RAC, which is based on a shared-disk architecture, can grow and shrink on demand without the need to artificially partition data among the servers of your cluster. RAC also offers a single-button addition of servers to a cluster. Thus, you can easily provide or remove a server to or from the database.

Clusters and Scalability

If your application scales transparently on SMP machines, then it is realistic to expect it to scale well on RAC, without having to make any changes to the application code.

RAC eliminates the database instance, and the node itself, as a single point of failure, and ensures database integrity in the case of such failures.

The following are some scalability examples:

Allow more simultaneous batch processes
Allow larger degrees of parallelism and more parallel executions to occur
Allow large increases in the number of connected users in online transaction processing (OLTP) systems

With Oracle RAC, you can build a cluster that fits your needs, whether the cluster is made up of servers where each server is a two-CPU commodity server or clusters where the servers have 32 or 64 CPUs in each server.
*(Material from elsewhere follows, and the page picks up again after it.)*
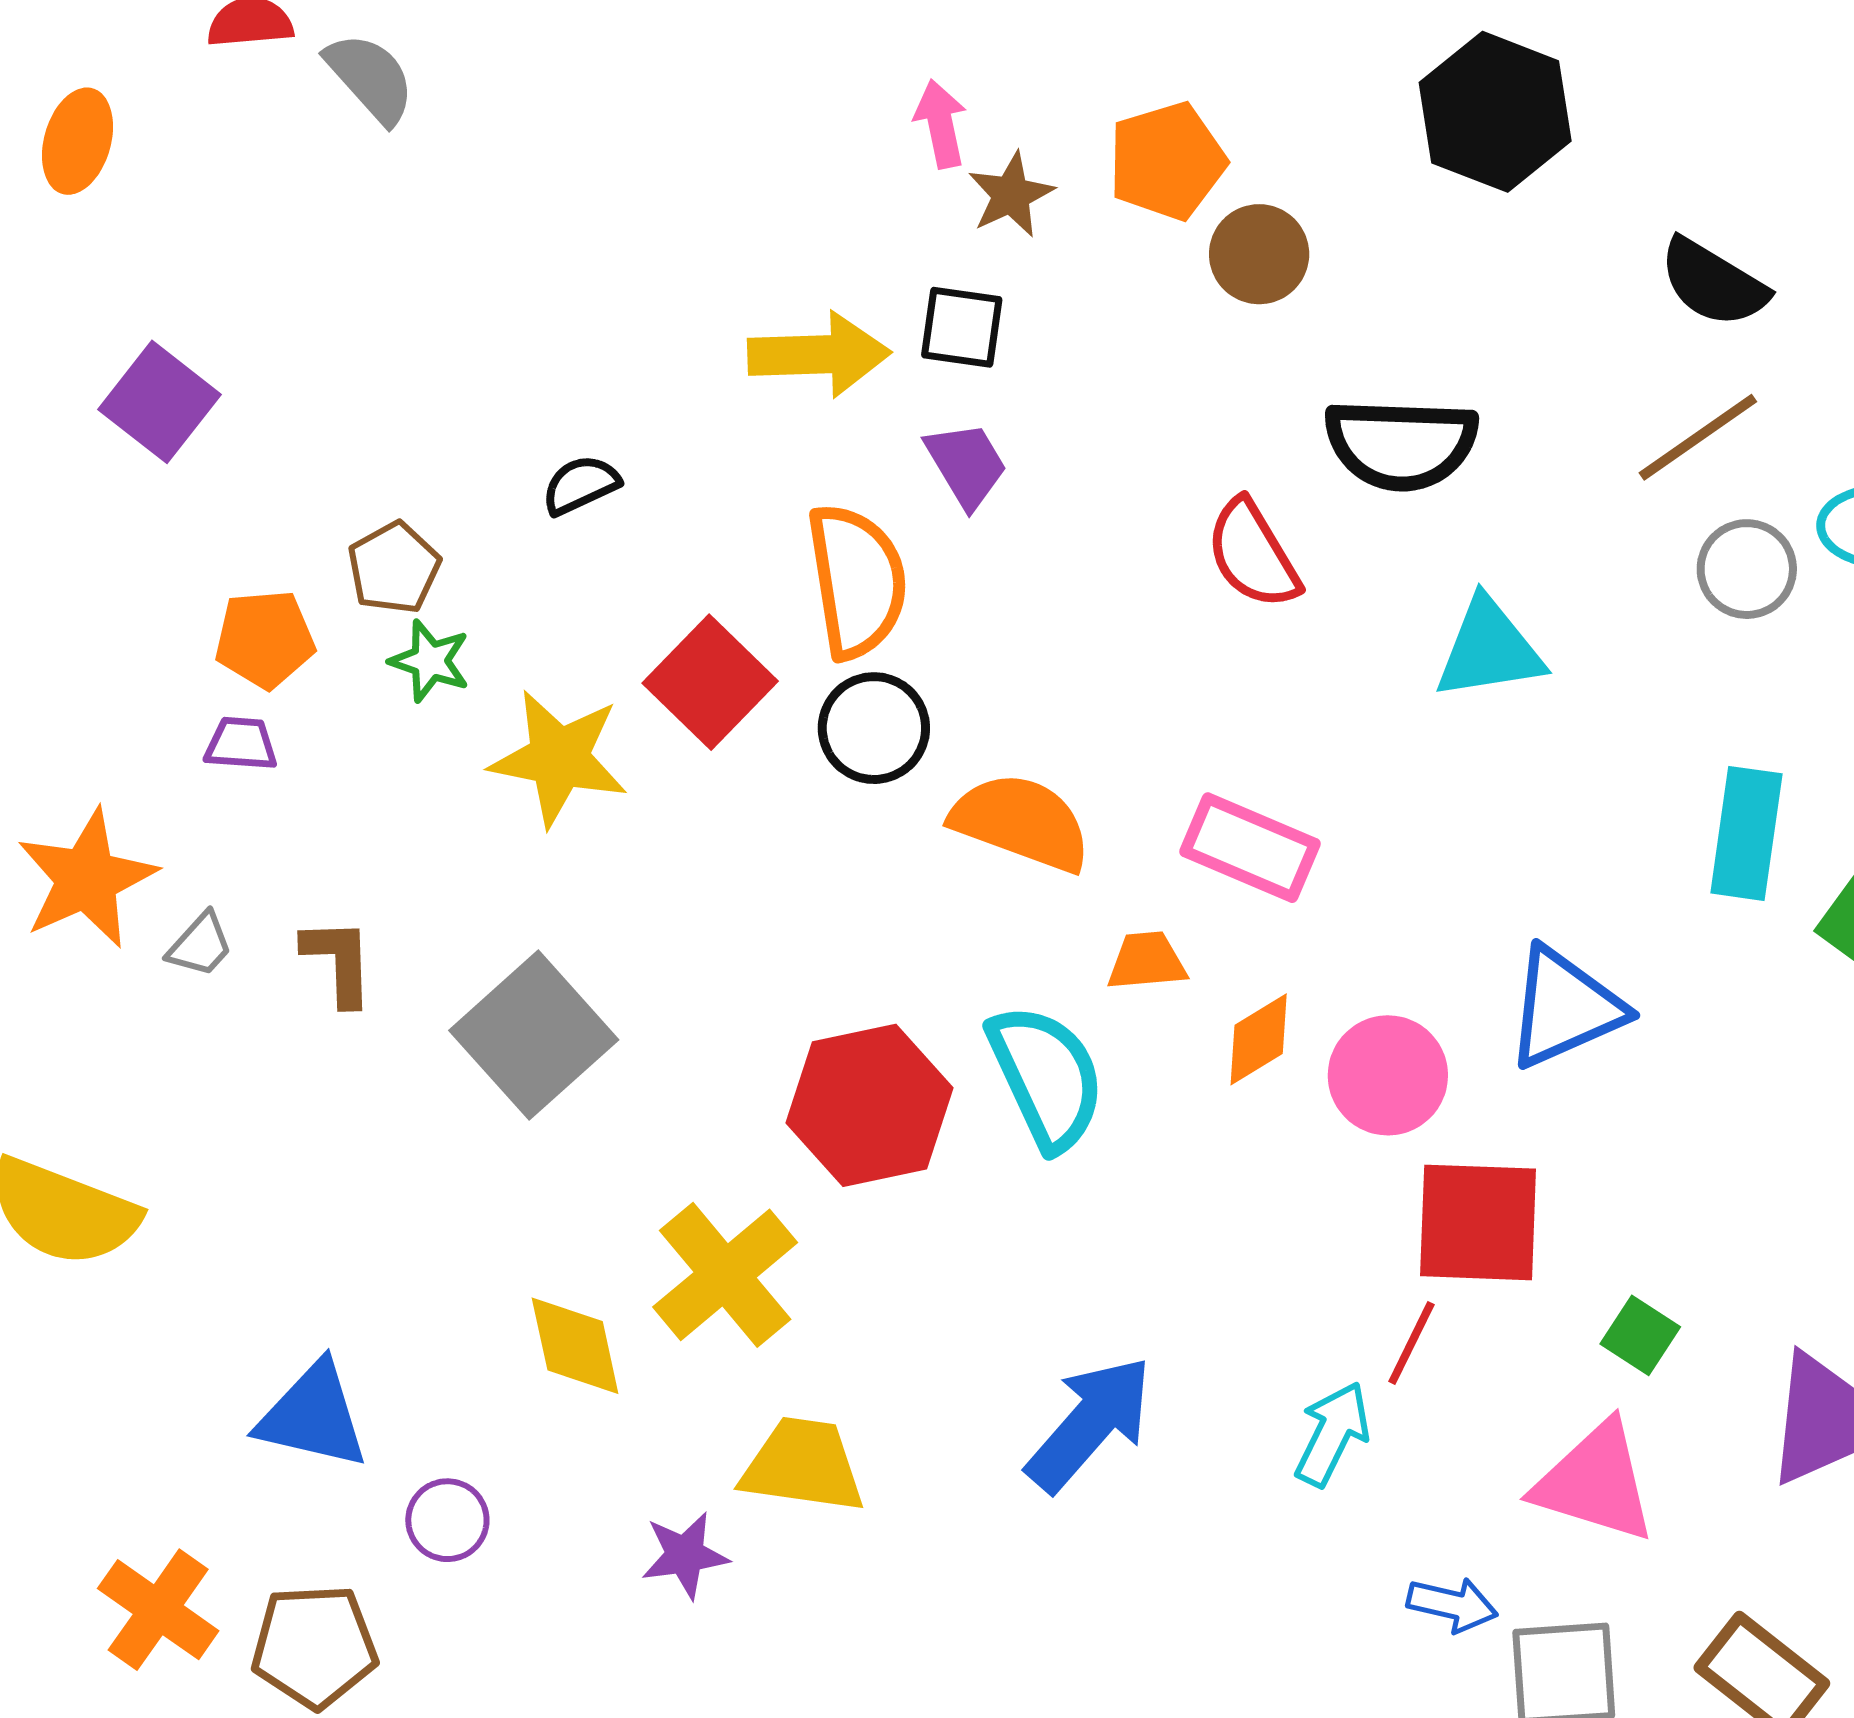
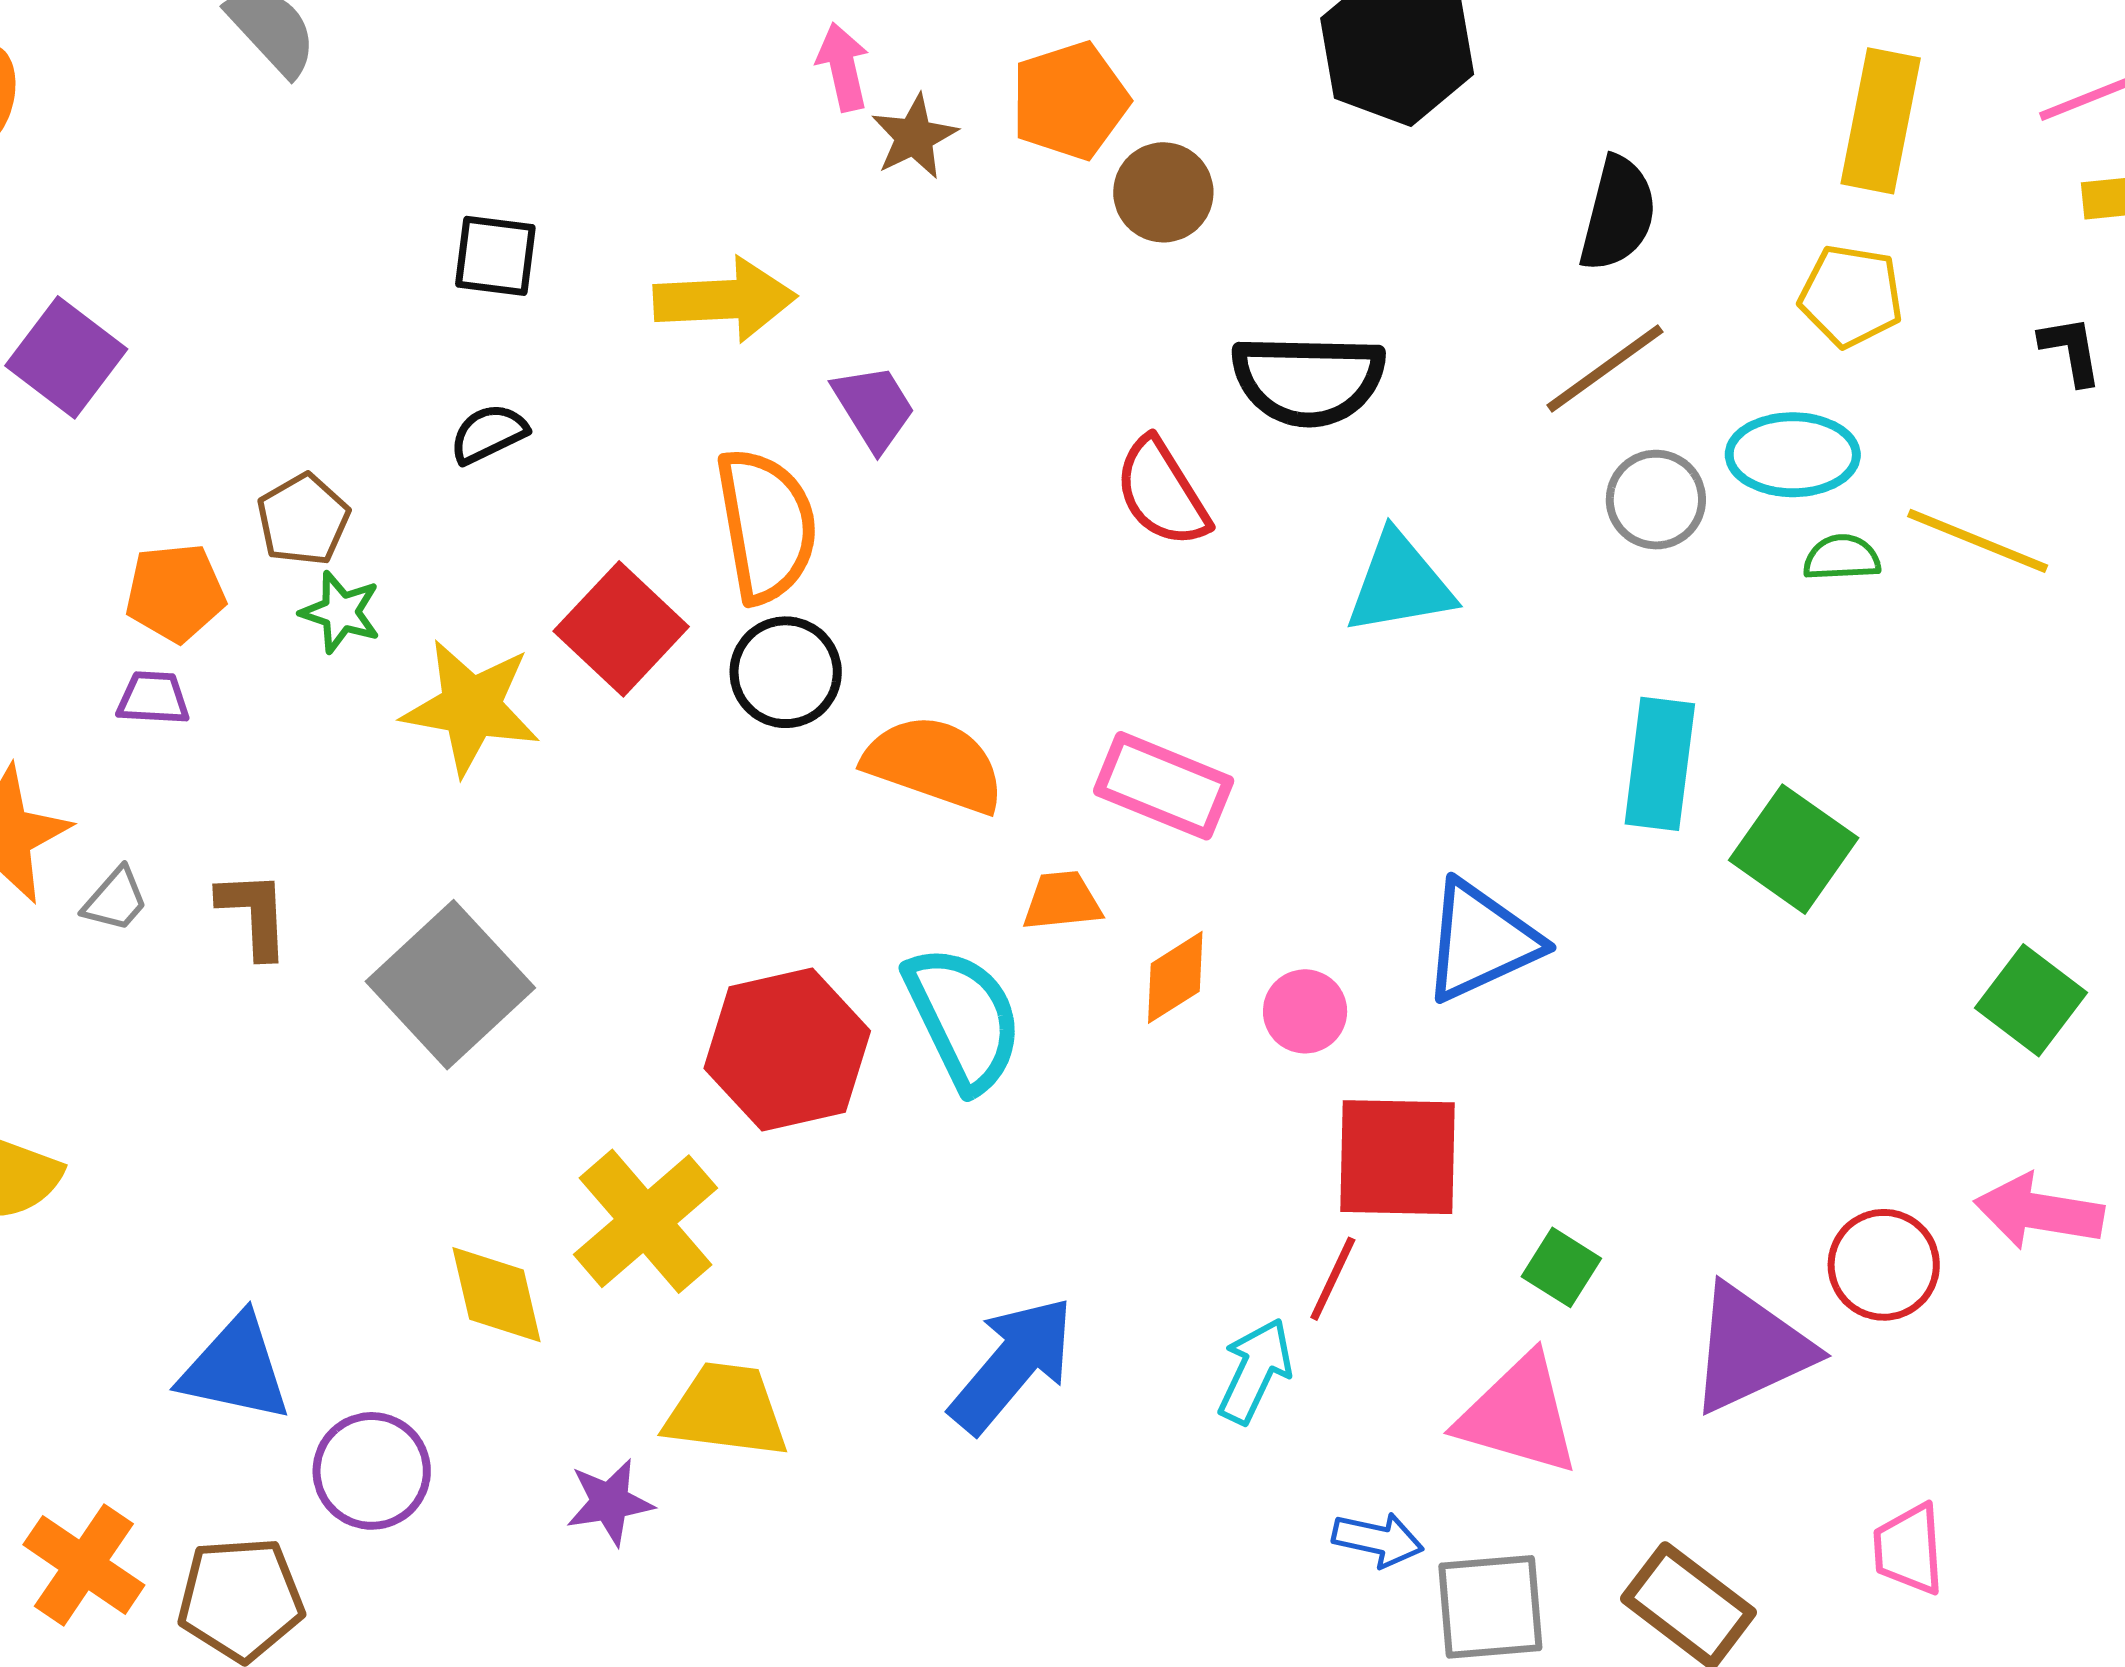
black semicircle: (1713, 283) -> (1618, 214), turned -106
black square: (962, 327) -> (495, 256), moved
pink circle: (1388, 1075) -> (1305, 1011), size x0.7
purple circle: (447, 1520) -> (372, 1471), size x1.4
The Oracle parallel execution feature allows a single SQL statement to be divided up into multiple processes, where each process completes a subset of work. In an Oracle RAC environment, you can define the parallel processes to run only on the instance where the user is connected to run across multiple instances in the cluster.

Levels of Scalability

Successful implementation of cluster databases requires optimal scalability on four levels:

Hardware scalability: Interconnectivity is the key to hardware scalability, which greatly depends on high bandwidth and low latency.
Operating system scalability: Methods of synchronization in the operating system can determine the scalability of the system. In some cases, potential scalability of the hardware is lost because of the operating system’s inability to handle multiple resource requests simultaneously.
Database management system scalability: A key factor in parallel architectures is whether the parallelism is affected internally or by external processes. The answer to this question affects the synchronization mechanism.
Application scalability: Applications must be specifically designed to be scalable. A bottleneck occurs in systems in which every session is updating the same data most of the time. Note that this is not RAC-specific and is true on single-instance systems, too.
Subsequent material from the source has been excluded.